How competitive gas sourcing through Exchanges can boost India’s fertiliser industry

source- public domain

 By Rajesh Kumar Mediratta, MD and CEO, IGX (Indian Gas Exchange)

Gas Exchanges provide an alternate avenue for buyers from the fertiliser sector and sellers to meet their natural gas demand and facilitate transparent price discovery. This inherent quality of Gas Exchanges has led to consistently lower price discovery as gas accounts for 70-80 per cent of the cost of fertiliser production.

Out of India’s annual natural gas consumption of ~156 MMSCMD (Million Metric Standard Cubic Meters per Day), nearly 52 MMSCMD is consumed by its fertiliser (urea) industry. Limited domestic gas production from nominated fields, coupled with the restrained allocation of domestic gas to the sector, has led the fertiliser industry to meet almost 80 per cent of its gas requirement through imported LNG (Liquefied Natural Gas). As per the allocation policy, fertiliser consumers are accorded priority after City Gas Distribution entities. Hence, incremental consumption of gas by the fertiliser sector is satiated from Re-gasified Natural Gas (R-LNG).

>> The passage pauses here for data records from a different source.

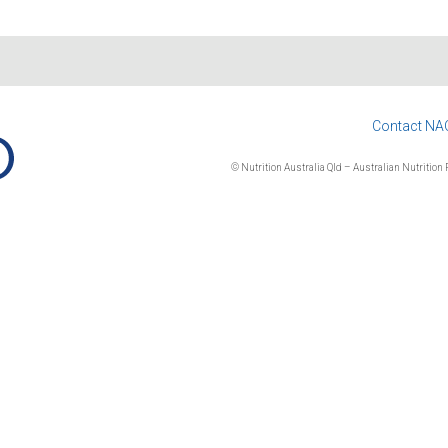
Contact NA
© Nutrition Australia Qld – Australian Nutrition F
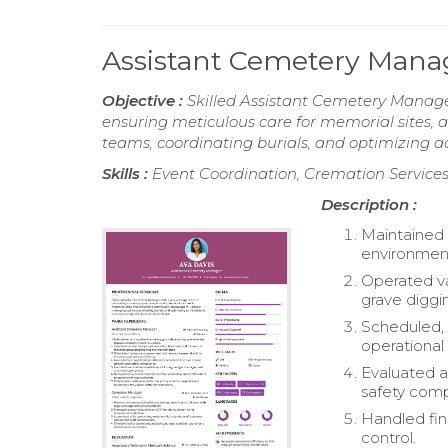
Assistant Cemetery Man
Objective :
Skilled Assistant Cemetery Manager
ensuring meticulous care for memorial site
teams, coordinating burials, and optimizing a
Skills :
Event Coordination, Cremation Service
Description :
Maintained 
environment 
Operated va
grave diggi
Scheduled, 
operational 
Evaluated a
safety comp
Handled fin
control.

However, just about 60-70 per cent of such R-LNG procurement by the fertiliser industry is through long-term/mid-term purchase agreements, and the remainder volumes are sourced through Empowered Pool Management Committed (EPMC) on a spot basis. Domestic gas is pooled with R-LNG to provide natural gas at a uniform delivered price to all the fertiliser plants connected to the Gas Grid.

Bearing the brunt of rising international gas prices

The increasing use of imported gas by the fertiliser sector while the international gas prices are at a record-high, is a cause for worry. Gas accounts for 70-80 per cent of the cost of production, depending on feedstock prices and the energy efficiency of the fertiliser plant. Alternate avenues for procurement, such as a technology-enabled marketplace providing flexibility, efficiency and competitive price discovery, may help in lowering the expenditure of the fertiliser industry.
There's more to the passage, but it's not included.